Frankfurt am Main (Weltexpresso) –Zu einer schönen Gewohnheit der Leseaktion ist auch längst der Abend in der Buchhandlung Hugendubel geworden, der, obwohl dort das Jahr über viele Lesungen stattfinden, auch für die Beschäftigten ein Fest ist.

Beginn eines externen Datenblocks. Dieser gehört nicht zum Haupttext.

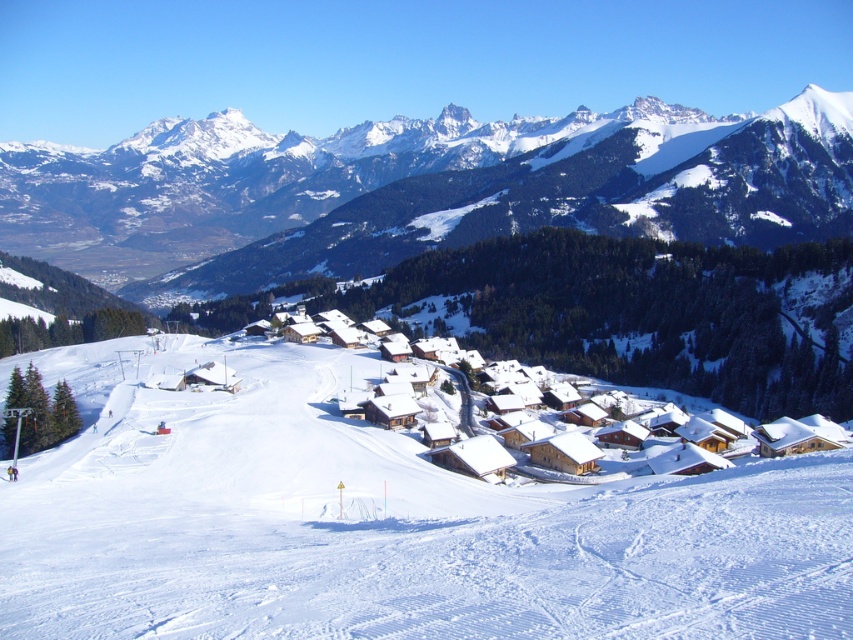 You are a tourist planning to take a photo of the wooden chalet at center and the white snow ski slope at center from the valley floor. Based on their positions, which object should you frame first in your camera viewfinder to ensure both are in the shot?

The white snow ski slope at center is positioned on the left side of wooden chalet at center, so you should frame the wooden chalet at center first since it is to the right, allowing both objects to be captured in the viewfinder.

You are a drone operator trying to capture a photo of the snowy rocky mountain range at upper center. The drone has a maximum flight range of 500 meters. Given that the mountain is located at coordinates point 0.298, 0.490 in the image, can you estimate if the drone can reach it within its range?

The snowy rocky mountain range at upper center is located at point (x=416, y=189) in the image. Since the drone has a maximum flight range of 500 meters, it can easily reach the mountain within its range as the coordinates indicate it is within a reasonable distance from the operator. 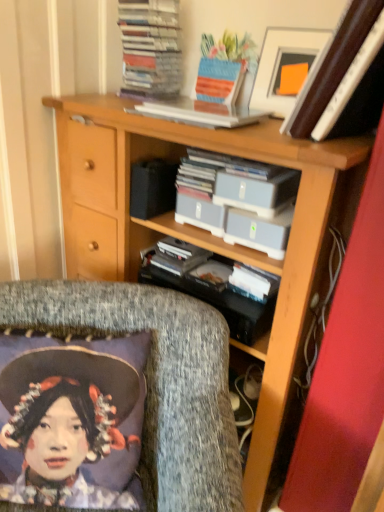 Question: Which direction should I rotate to look at stacked paper at upper center, the 2th book positioned from the bottom?

Choices:
 (A) left
 (B) right

Answer: (A)

Question: From the image's perspective, is textured gray cushion at lower left on top of stacked paper at upper center, the 2th book positioned from the bottom?

Choices:
 (A) no
 (B) yes

Answer: (A)

Question: Considering the relative sizes of textured gray cushion at lower left and stacked paper at upper center, the 2th book positioned from the bottom, in the image provided, is textured gray cushion at lower left smaller than stacked paper at upper center, the 2th book positioned from the bottom,?

Choices:
 (A) yes
 (B) no

Answer: (B)

Question: Is textured gray cushion at lower left to the right of stacked paper at upper center, the 2th book positioned from the bottom, from the viewer's perspective?

Choices:
 (A) yes
 (B) no

Answer: (B)

Question: From the image's perspective, would you say textured gray cushion at lower left is shown under stacked paper at upper center, the first book viewed from the top?

Choices:
 (A) yes
 (B) no

Answer: (A)

Question: From a real-world perspective, is textured gray cushion at lower left over stacked paper at upper center, the 2th book positioned from the bottom?

Choices:
 (A) yes
 (B) no

Answer: (B)

Question: Can you confirm if textured gray cushion at lower left is shorter than stacked paper at upper center, the first book viewed from the top?

Choices:
 (A) no
 (B) yes

Answer: (A)

Question: Can you confirm if textured gray cushion at lower left is thinner than gray plastic case at center?

Choices:
 (A) yes
 (B) no

Answer: (B)

Question: Is textured gray cushion at lower left smaller than gray plastic case at center?

Choices:
 (A) yes
 (B) no

Answer: (B)

Question: Does textured gray cushion at lower left appear on the right side of gray plastic case at center?

Choices:
 (A) yes
 (B) no

Answer: (B)

Question: Can you confirm if textured gray cushion at lower left is bigger than gray plastic case at center?

Choices:
 (A) no
 (B) yes

Answer: (B)

Question: From the image's perspective, is textured gray cushion at lower left on gray plastic case at center?

Choices:
 (A) yes
 (B) no

Answer: (B)

Question: Is gray plastic case at center completely or partially inside textured gray cushion at lower left?

Choices:
 (A) yes
 (B) no

Answer: (B)

Question: Is textured gray cushion at lower left oriented away from wooden bookcase at center?

Choices:
 (A) no
 (B) yes

Answer: (B) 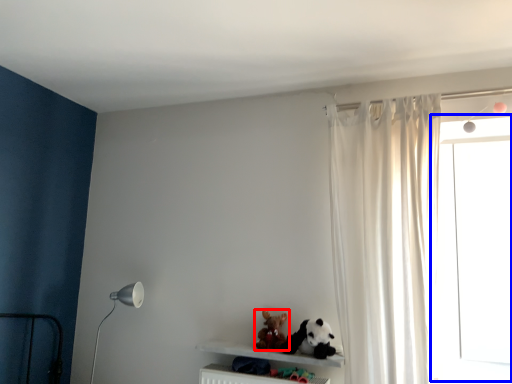 Question: Which of the following is the closest to the observer, toy (highlighted by a red box) or window frame (highlighted by a blue box)?

Choices:
 (A) toy
 (B) window frame

Answer: (B)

Ob immer der Hessische Rundfunk daran beteiligt ist? In der Erinnerung schon und an diesem Abend sowieso, der im Gespräch den Zuhörern Herbert Heckmann vor Augen führen wird, wozu auch die Lesung von Isaak Dentler vom Frankfurter Schauspiel sowie Rundfunkbeiträge von damals gehören. Ruth Fühner soll ihren hr-Kollegen zum Reden bringen, was bei Hans Sarkowicz nicht schwer ist, dem die Begeisterung, damals im Rundfunk mit Herbert Heckmann zusammen gearbeitet zu haben, noch heute anzuhören ist. Obwohl, obwohl...wenn man es ernst nimmt, waren es dann doch eher dessen Metzelsupp und seine begnadeten Wurstwürzungen, die Hans Sarkowicz so für Heckmann einnahmen und die ihm noch heute das Wasser im Mund zusammenlaufen lassen.

Das wäre doch auch was für die diesjährige Leseaktion gewesen, den bekannten Feinschmecker und ausgezeichneten Koch mit einem Kochkurs zu würdigen, dachten wir flapsig. Da kann man das Zubereitete dann aufessen und weg ist es. Hier aber ging es nur um Worte, viele Worte. Daß im Roman BENJAMIN UND SEINE VÄTER der Autor in beiden Hauptfiguren steckt, dem jugendlichen Helden Benjamin und dem Möchte-gern-Vater Jonas, das ergibt sich beim Lesen. Und Ruth Fühner hat mit ihren Bemerkungen zum BENJAMIN und seinem Autor, „aus der Zeit gefallen“ und „er kann tote Gegenstände zum Leben erwecken“ auch recht, was in der Lesung über die berühmte Uhr auch zum Ausdruck kam.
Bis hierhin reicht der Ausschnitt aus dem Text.